Nie mehr zurück in die Kiste!

«Klar war von Anfang an: Es wird keine Krankenschwester und kein Sozialpädagoge angestellt. Das gibt es hier nicht», sagt Margrit Meyer, die Geschäftsführerin des Mooshuus. Daniela Moser, verantwortlich für die Einsatzpläne der achtzehn Betreuer und Betreuerinnen, die sich hier in insgesamt acht Vollstellen teilen, ergänzt: «Das gäbe Megakonflikte!» Hier werden keine Profis angestellt. Trotzdem – oder gerade deshalb – funktionierts. Vom ehemaligen Schreiner bis zur Hausfrau bleiben die Angestellten gewöhnlich über viele Jahre. Ob man daraus schliessen könne, dass sie gute Arbeitgeberinnen seien? Beatrice Tobler, die mit ihrem Auto viermal in der Woche ins Spital Burgdorf fährt, wo sie zu fünfzig Prozent beim Sozialdienst arbeitet, sagt: «Wir geben uns Mühe.» Jetzt lachen die drei Frauen in ihren Rollstühlen in der Wohnküche im Mooshuus in Moosseedorf.

Ein schweizweit einzigartiges Projekt

Bis Mitte der achtziger Jahre hat Margrit Meyer in der Stadt Bern, im Ausbildungs- und Wohnheim Rossfeld, gelebt: «Dort hat man uns verwaltet. In Betreuersitzungen ist über uns diskutiert und bestimmt worden. Sogar wann unsere Bettwäsche zu wechseln sei, wurde festgelegt. Solche Eingriffe in die Privatsphäre haben uns motiviert, das Projekt Mooshuus anzupacken.»

Damals wurde in Moosseedorf eine neue Blocküberbauung geplant. An der mittleren der drei Einheiten begann eine Gruppe körperlich Behinderter mitzuplanen. Die Zeit war günstig. Im Kanton Bern gab es damals nicht nur ein Unterangebot an behindertengerechten Wohnmöglichkeiten, sondern auch Geld für ein Projekt. «Wir haben das Konzept selber gemacht, und ausser bei den Aussenmauern konnten wir überall mitbestimmen», sagt Margrit Meyer. Aber die Architektur war nicht Selbstzweck. Hier sollte die Utopie einer Lebensform realisiert werden, die Mitsprache und Selbstverantwortung im Alltag möglich machen würde.

Seit achtzehn Jahre wird diese Lebensform unterdessen im Mooshuus praktiziert – zurzeit von fünf Frauen und sieben Männern. Die HausbewohnerInnen sind selber zuständig für die Administration und die Betriebsleitung. Das macht das Projekt schweizweit einzigartig. Als Geschäftsführerin des «Vereins zur Schaffung von Wohnmöglichkeiten für körperlich Behinderte» ist Margrit Meyer heute nicht nur für das Mooshuus zuständig, sondern seit Anfang der neunziger Jahre auch für die WG Landoltstrasse in Bern und das Wohnhaus Holzgasse in Kerzers (FR).

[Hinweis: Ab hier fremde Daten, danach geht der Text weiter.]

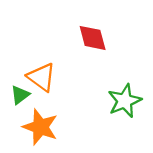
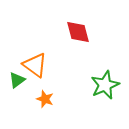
orange star: (40, 127) -> (45, 99), moved, size x0.6

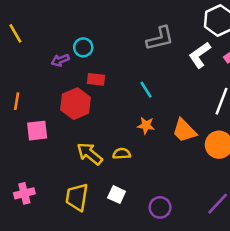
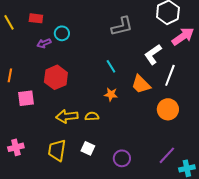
white L-shape: (200, 55) -> (153, 54), moved
red rectangle: (96, 79) -> (36, 18), moved
orange trapezoid: (184, 131) -> (141, 84), moved
yellow arrow: (90, 154) -> (67, 116), turned -45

Was Mitsprache und Selbstverantwortung im Alltag bedeutet, erläutert Daniela Moser: «Wir Bewohnerinnen und Bewohner sprechen untereinander ab, wer wann aufsteht. In anderen Institutionen wird das von den Betreuenden bestimmt…» – «…und auch, wer abends länger ausgehen darf», ergänzt Beatrice Tobler: «Ich habe im ‘Rossfeld’ erlebt, dass höchstens drei länger als 22 Uhr aufbleiben durften.» Und wieder Daniela Moser: «Hier können wir nach Hause kommen, wann wir wollen.»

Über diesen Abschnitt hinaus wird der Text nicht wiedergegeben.